How strong of an impact these parties will have on the EU’s everyday political process now largely depends on their capacity to organise themselves within the European Parliament and speak with one political voice. The new anti-EU party group (European Alliance of People and Nations) that Matteo Salvini plans to form under the leadership of his League Nord will likely include the other big winners of the European election on the far-right. Even so, it is projected to reach only about 70 seats in total. A significant number, yes; a force large enough to destroy the EU from within? Probably not. Victor Orbán has already made clear that his Fidesz Party will not sit in one party group with Salvinin, despite all the sympathy shown during the election campaign. It remains to be seen how easy the European far-right groups in the EP will eventually find it to create a coherent policy agenda to actually have an impact on the EU’s politics.

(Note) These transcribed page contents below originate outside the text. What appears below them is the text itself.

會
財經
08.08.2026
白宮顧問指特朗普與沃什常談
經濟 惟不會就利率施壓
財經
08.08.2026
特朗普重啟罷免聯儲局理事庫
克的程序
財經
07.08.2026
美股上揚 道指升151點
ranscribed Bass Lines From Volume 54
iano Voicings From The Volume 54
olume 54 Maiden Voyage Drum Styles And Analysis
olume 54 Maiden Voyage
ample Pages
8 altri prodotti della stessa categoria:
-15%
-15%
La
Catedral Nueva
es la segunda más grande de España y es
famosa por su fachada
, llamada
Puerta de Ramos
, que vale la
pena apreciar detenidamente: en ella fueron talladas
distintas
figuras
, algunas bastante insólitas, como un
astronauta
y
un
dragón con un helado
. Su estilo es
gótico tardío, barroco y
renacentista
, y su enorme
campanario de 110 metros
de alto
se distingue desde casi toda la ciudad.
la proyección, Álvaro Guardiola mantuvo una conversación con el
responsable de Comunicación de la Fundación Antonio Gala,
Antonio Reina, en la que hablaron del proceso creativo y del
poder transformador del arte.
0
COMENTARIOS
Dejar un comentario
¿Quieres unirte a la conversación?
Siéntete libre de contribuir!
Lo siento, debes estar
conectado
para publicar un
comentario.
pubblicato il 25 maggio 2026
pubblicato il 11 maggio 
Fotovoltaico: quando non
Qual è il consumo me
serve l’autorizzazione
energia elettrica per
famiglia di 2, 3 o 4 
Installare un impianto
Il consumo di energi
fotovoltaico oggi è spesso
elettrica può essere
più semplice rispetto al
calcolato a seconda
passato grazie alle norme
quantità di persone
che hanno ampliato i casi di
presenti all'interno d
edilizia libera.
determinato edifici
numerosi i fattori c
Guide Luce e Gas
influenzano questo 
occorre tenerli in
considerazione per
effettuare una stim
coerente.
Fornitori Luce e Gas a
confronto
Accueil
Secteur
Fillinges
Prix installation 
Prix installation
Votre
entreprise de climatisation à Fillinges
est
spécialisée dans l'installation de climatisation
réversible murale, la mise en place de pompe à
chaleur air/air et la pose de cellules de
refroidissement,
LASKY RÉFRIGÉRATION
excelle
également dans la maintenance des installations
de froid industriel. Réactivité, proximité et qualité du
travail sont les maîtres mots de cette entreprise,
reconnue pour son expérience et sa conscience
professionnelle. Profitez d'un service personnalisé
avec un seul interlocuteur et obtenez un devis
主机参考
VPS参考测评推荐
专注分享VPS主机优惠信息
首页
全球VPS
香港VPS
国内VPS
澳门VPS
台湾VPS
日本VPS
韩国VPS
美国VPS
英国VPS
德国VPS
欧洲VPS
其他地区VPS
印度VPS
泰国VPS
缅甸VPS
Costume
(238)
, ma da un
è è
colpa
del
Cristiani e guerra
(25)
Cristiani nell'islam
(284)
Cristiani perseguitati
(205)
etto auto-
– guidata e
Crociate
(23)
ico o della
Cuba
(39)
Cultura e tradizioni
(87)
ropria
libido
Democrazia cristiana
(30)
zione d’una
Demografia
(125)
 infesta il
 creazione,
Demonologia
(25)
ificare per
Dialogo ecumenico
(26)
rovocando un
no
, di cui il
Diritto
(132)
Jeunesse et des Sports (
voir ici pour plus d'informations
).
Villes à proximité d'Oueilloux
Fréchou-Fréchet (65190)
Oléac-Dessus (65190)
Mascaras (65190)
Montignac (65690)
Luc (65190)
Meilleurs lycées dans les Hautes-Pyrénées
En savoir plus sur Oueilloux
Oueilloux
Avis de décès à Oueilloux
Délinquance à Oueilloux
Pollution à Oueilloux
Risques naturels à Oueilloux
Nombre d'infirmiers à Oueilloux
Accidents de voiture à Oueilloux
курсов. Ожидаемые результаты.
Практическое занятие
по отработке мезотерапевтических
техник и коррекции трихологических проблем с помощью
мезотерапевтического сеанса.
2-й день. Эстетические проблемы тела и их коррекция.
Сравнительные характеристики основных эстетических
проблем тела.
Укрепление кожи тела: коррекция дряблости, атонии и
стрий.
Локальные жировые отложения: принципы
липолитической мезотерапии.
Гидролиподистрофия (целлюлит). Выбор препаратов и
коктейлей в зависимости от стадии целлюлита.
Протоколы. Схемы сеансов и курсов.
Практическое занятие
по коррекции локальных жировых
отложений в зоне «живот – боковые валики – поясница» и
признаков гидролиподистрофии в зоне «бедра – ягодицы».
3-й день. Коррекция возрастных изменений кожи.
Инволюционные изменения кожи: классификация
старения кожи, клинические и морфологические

One thing is clear, though: Despite the overall boost of right-wing parties in the EP, Steve Bannon’s dream of an EU-wide right alternative did not materialize in 2019.


The Key Takeaways

First, European democracy is alive and well - at least according to the European Parliament, which is eager to cement the Spitzenkandidaten procedure, to increase its oversight capacities over the Commission and to enhance its clout in legislative procedures. Encouraged by the rise in turnout it is prepared to stand its ground in the EU’s power struggles. Second, the Greens feel the tailwinds. Against the backdrop of a strong election result they demand a bold environmental agenda for the incoming Commission and perhaps even a seat at the executive table. Their frontrunner Ska Keller however quickly highlighted that it is all about content for the new stronger Greens. Other parties got the hint that environmental responsibility and progressive politics are en vogue as many of them took hits among young voters. Third, with five high-level positions up for grabs in 2019, the EU enters a new era with a reconstituted leadership that will rely more than ever on forging a catch-all pro-European compromise from the EPP all the way to the left. Fourth, Euro-sceptics won relative majorities in four of the six biggest countries of the EU (Poland, France, Italy and the UK). They increased their share of the seats by roughly five percentage points but remain fragmented, despite Matteo Salvini’s impassioned appeals for unity within his newly formed Europe of Nations and Freedom (ENF). Differences on austerity and migration are likely to expose major ruptures. Finally, while European democracy bounced back impressively, turnout remains disappointing in many countries, alluding to the fact that a European public remains elusive, and that the Parliament’s firm stance on the Spitzenkandidaten may be more needed than ever.